On Monday 18 June, President Trump instructed his trade representative to draw up a list of USD 200bn in Chinese products that will be hit with 10% tariffs. He also threatened to increase that total by another USD 200bn if China counters. The end result could be tariffs on USD 450bn worth of goods—a total that would almost match US imports from China in 2017. This was in response to China's decision on Friday to retaliate to the administration’s imposition of USD 50bn in tariffs on imports from China. This intensification of trade tensions renews fear that this could escalate into a trade war with negative implications for global growth and equity markets.
US large-caps and bond yields fell, although both finished well off their intra-day lows. The S&P 500 fell just 0.4% while the more domestically-oriented Russell 2000 small-cap index actually eked out a small gain (0.1%) on the day. However, the global growth-sensitive industrials and materials sectors dropped roughly 2% while the more defensive, yield-sensitive sectors—telecom, utilities and consumer staples—finished higher for the day. Asian equity markets, China in particular, experienced larger losses. The 10-year Treasury yield fell 3bps to 2.89% and the US dollar strengthened against all major currencies, except the safe- havens Japanese yen and Swiss franc.
The US tariffs on USD 34bn of China imports go into effect on 6 July, and the remaining USD 16bn will be subject to further review. On 29 May, when announcing the finalization of the first list under the Section 301 investigation, the White House also announced the intent of imposing investment restrictions on Chinese entities by 30 June. On 24 May, the US started a Section 232 investigation on car imports. The first measures are not expected before 2019, but press releases suggest the potential for conclusion before the midterm elections in November. The Administration is likely to assess the initial impact of these tariffs on the economy, financial markets and President Trump’s public support before deciding to impose additional measures.
What does this mean for investors?
Although this escalation in trade tensions and a sequence of retaliatory threats is unlikely to disappear in the immediate future, our base case remains that the ultimate outcome will be a renegotiation of existing trade deals and a new deal between the US and China. Targeted bilateral tariffs may continue, but with limited effect on the global economy. The announced US and China tariffs should lower GDP growth in both countries by about 0.1% or less, while the tariffs should add a de minimis 2-3bps to US inflation. The impact will increase, however, if the US actually imposes tariffs on USD 450bn of China imports.

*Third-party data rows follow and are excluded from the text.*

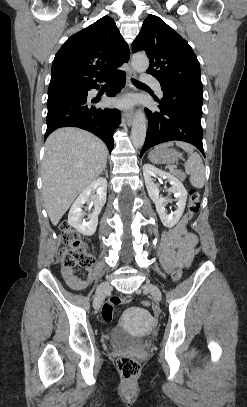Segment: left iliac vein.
<instances>
[{"label":"left iliac vein","mask_w":247,"mask_h":407,"mask_svg":"<svg viewBox=\"0 0 247 407\" xmlns=\"http://www.w3.org/2000/svg\"><path fill=\"white\" fill-rule=\"evenodd\" d=\"M143 290L145 292L150 293L155 300H157V301L161 300V291L156 285H154L152 283H146L143 286Z\"/></svg>","instance_id":"obj_1"}]
</instances>
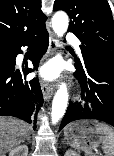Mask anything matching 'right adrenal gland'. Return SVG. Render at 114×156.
Instances as JSON below:
<instances>
[{"label":"right adrenal gland","mask_w":114,"mask_h":156,"mask_svg":"<svg viewBox=\"0 0 114 156\" xmlns=\"http://www.w3.org/2000/svg\"><path fill=\"white\" fill-rule=\"evenodd\" d=\"M27 141L30 143V137L27 138Z\"/></svg>","instance_id":"obj_1"}]
</instances>
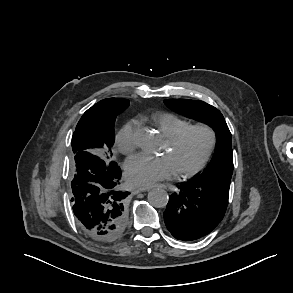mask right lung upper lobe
<instances>
[{
  "mask_svg": "<svg viewBox=\"0 0 293 293\" xmlns=\"http://www.w3.org/2000/svg\"><path fill=\"white\" fill-rule=\"evenodd\" d=\"M108 99H110V98H108ZM108 99L101 100L100 102H98L97 104H95L94 106H92L91 108H94L95 106H97V105H99V104H101V103L107 101ZM88 152H91V153L95 154L93 151H88ZM76 154H77V153H76Z\"/></svg>",
  "mask_w": 293,
  "mask_h": 293,
  "instance_id": "right-lung-upper-lobe-1",
  "label": "right lung upper lobe"
}]
</instances>
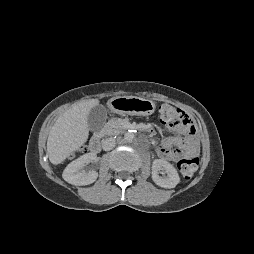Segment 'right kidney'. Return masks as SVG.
<instances>
[{"instance_id": "1", "label": "right kidney", "mask_w": 254, "mask_h": 254, "mask_svg": "<svg viewBox=\"0 0 254 254\" xmlns=\"http://www.w3.org/2000/svg\"><path fill=\"white\" fill-rule=\"evenodd\" d=\"M96 159L94 153H87L72 161L63 171V179L73 185H89L93 183L98 173L94 170L85 172L83 167Z\"/></svg>"}]
</instances>
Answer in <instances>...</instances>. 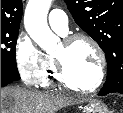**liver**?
I'll return each mask as SVG.
<instances>
[{"mask_svg":"<svg viewBox=\"0 0 123 113\" xmlns=\"http://www.w3.org/2000/svg\"><path fill=\"white\" fill-rule=\"evenodd\" d=\"M79 102L59 93H41L20 87L1 88V113H56Z\"/></svg>","mask_w":123,"mask_h":113,"instance_id":"liver-1","label":"liver"}]
</instances>
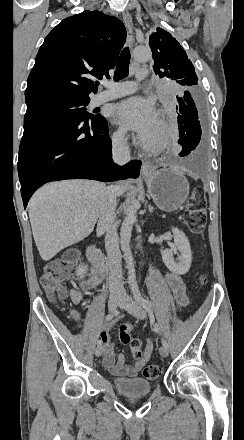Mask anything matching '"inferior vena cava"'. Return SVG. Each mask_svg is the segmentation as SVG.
Returning <instances> with one entry per match:
<instances>
[{
	"label": "inferior vena cava",
	"mask_w": 244,
	"mask_h": 440,
	"mask_svg": "<svg viewBox=\"0 0 244 440\" xmlns=\"http://www.w3.org/2000/svg\"><path fill=\"white\" fill-rule=\"evenodd\" d=\"M112 158L119 166H124V164L129 162V146H126L124 134H120L118 138L113 140ZM116 196V188H113V186L105 188L97 228L98 230L106 232L105 248L108 256L110 294H124L121 252L119 250V238L115 226Z\"/></svg>",
	"instance_id": "1"
}]
</instances>
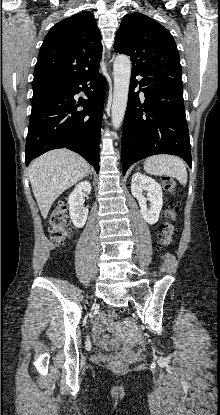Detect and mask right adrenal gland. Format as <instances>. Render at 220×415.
Segmentation results:
<instances>
[{
    "mask_svg": "<svg viewBox=\"0 0 220 415\" xmlns=\"http://www.w3.org/2000/svg\"><path fill=\"white\" fill-rule=\"evenodd\" d=\"M88 175H91V171H89ZM88 175H87V176H88Z\"/></svg>",
    "mask_w": 220,
    "mask_h": 415,
    "instance_id": "right-adrenal-gland-1",
    "label": "right adrenal gland"
}]
</instances>
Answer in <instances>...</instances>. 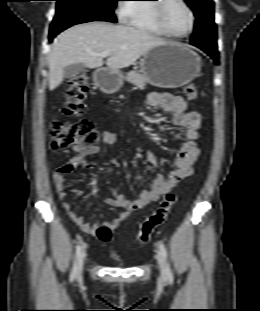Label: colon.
<instances>
[{"label": "colon", "instance_id": "colon-1", "mask_svg": "<svg viewBox=\"0 0 260 311\" xmlns=\"http://www.w3.org/2000/svg\"><path fill=\"white\" fill-rule=\"evenodd\" d=\"M88 90V77L86 74H79L70 79L65 92V102L61 113L65 117H78L85 112L84 97ZM185 95L189 100H195L198 89L194 84L185 87ZM50 147L53 151H61L68 148L87 149L97 145L99 133L94 124L87 119L78 121L55 120L50 124ZM178 201L176 193H167L157 209L147 217L140 225L136 237L138 245L146 244L153 231L161 226L169 217L172 208ZM95 235L103 242H109L112 237V230L106 225H100Z\"/></svg>", "mask_w": 260, "mask_h": 311}]
</instances>
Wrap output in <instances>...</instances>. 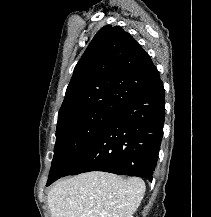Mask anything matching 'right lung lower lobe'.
<instances>
[{"label":"right lung lower lobe","instance_id":"98d812e1","mask_svg":"<svg viewBox=\"0 0 211 217\" xmlns=\"http://www.w3.org/2000/svg\"><path fill=\"white\" fill-rule=\"evenodd\" d=\"M164 94L160 80L130 99L61 177L105 171L151 181L163 134ZM57 179L48 180L47 186Z\"/></svg>","mask_w":211,"mask_h":217}]
</instances>
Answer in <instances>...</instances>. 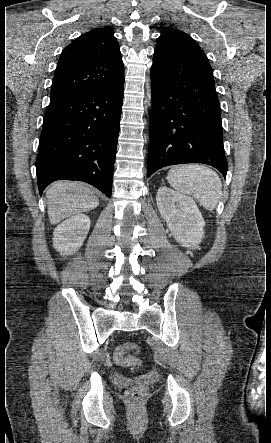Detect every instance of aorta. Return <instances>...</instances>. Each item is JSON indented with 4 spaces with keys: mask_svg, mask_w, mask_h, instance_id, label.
Instances as JSON below:
<instances>
[{
    "mask_svg": "<svg viewBox=\"0 0 271 443\" xmlns=\"http://www.w3.org/2000/svg\"><path fill=\"white\" fill-rule=\"evenodd\" d=\"M147 96H148V102H150V100H151V94H150V92H149V94H147Z\"/></svg>",
    "mask_w": 271,
    "mask_h": 443,
    "instance_id": "762f6f07",
    "label": "aorta"
}]
</instances>
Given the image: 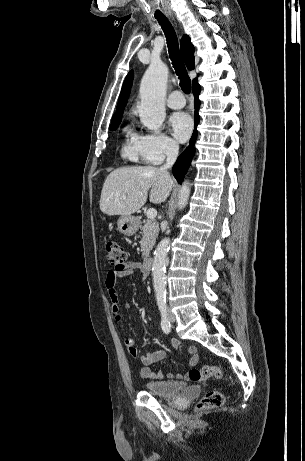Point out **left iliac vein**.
Listing matches in <instances>:
<instances>
[{"label": "left iliac vein", "instance_id": "left-iliac-vein-1", "mask_svg": "<svg viewBox=\"0 0 305 461\" xmlns=\"http://www.w3.org/2000/svg\"><path fill=\"white\" fill-rule=\"evenodd\" d=\"M169 319L171 322H174L175 321V316L172 312H169Z\"/></svg>", "mask_w": 305, "mask_h": 461}]
</instances>
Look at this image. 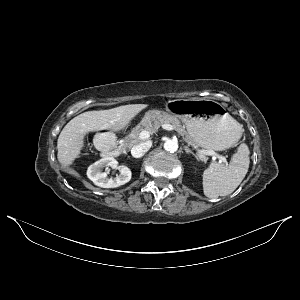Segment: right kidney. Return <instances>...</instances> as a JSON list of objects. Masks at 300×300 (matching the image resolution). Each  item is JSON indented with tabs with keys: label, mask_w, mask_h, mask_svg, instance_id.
Masks as SVG:
<instances>
[{
	"label": "right kidney",
	"mask_w": 300,
	"mask_h": 300,
	"mask_svg": "<svg viewBox=\"0 0 300 300\" xmlns=\"http://www.w3.org/2000/svg\"><path fill=\"white\" fill-rule=\"evenodd\" d=\"M104 167H111L120 171L115 178H108L105 172H101ZM131 170L124 165H118V161L113 157H104L94 164L90 165L87 170L88 178L93 183L102 188H115L129 182L131 179Z\"/></svg>",
	"instance_id": "1"
}]
</instances>
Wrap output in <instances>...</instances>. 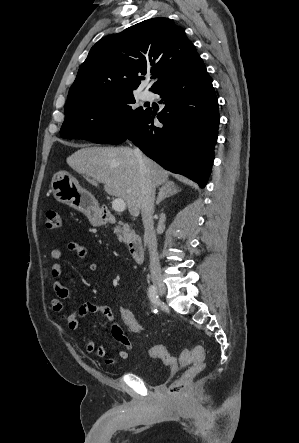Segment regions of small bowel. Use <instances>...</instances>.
Masks as SVG:
<instances>
[{
  "mask_svg": "<svg viewBox=\"0 0 299 443\" xmlns=\"http://www.w3.org/2000/svg\"><path fill=\"white\" fill-rule=\"evenodd\" d=\"M67 248L76 253V255L81 260H86L88 251L87 249L76 241H70L67 243ZM62 251L60 248H54L50 251V257L55 262L52 265L51 272L55 281L53 283V289L55 291L56 297L51 299L50 304L52 309L59 313L61 318L66 321L67 326L70 330L78 331L80 330V320L89 313H101L109 322L110 332L112 337L125 349H119L115 352L113 356H107L106 349L103 346H96L95 343L89 338L81 335L82 345L87 353H93L97 357L104 359L107 364H116L118 362L124 361L128 358V350L132 348V343L130 339L125 335L122 328L115 321V314L113 310L105 305H100L92 302L84 303L80 306L79 310L72 312H65L64 301L72 300L75 301L78 298L73 295L68 288H66L62 282L61 277L63 275V267L58 262L61 259ZM87 269L89 272L97 271V264L95 262H88Z\"/></svg>",
  "mask_w": 299,
  "mask_h": 443,
  "instance_id": "obj_1",
  "label": "small bowel"
}]
</instances>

With US growth now accelerating after a tepid first quarter and global growth still above the long-term trend, the UBS Chief Investment Office (CIO) expects global equities to continue to grind higher. The limited market impact over the past few months in response to rising trade tensions reflects the minimal economic impact that the tariffs should have. But while the direct economic impact might be limited, investors should monitor the situation carefully as the timing of additional actions is uncertain, which can increase volatility.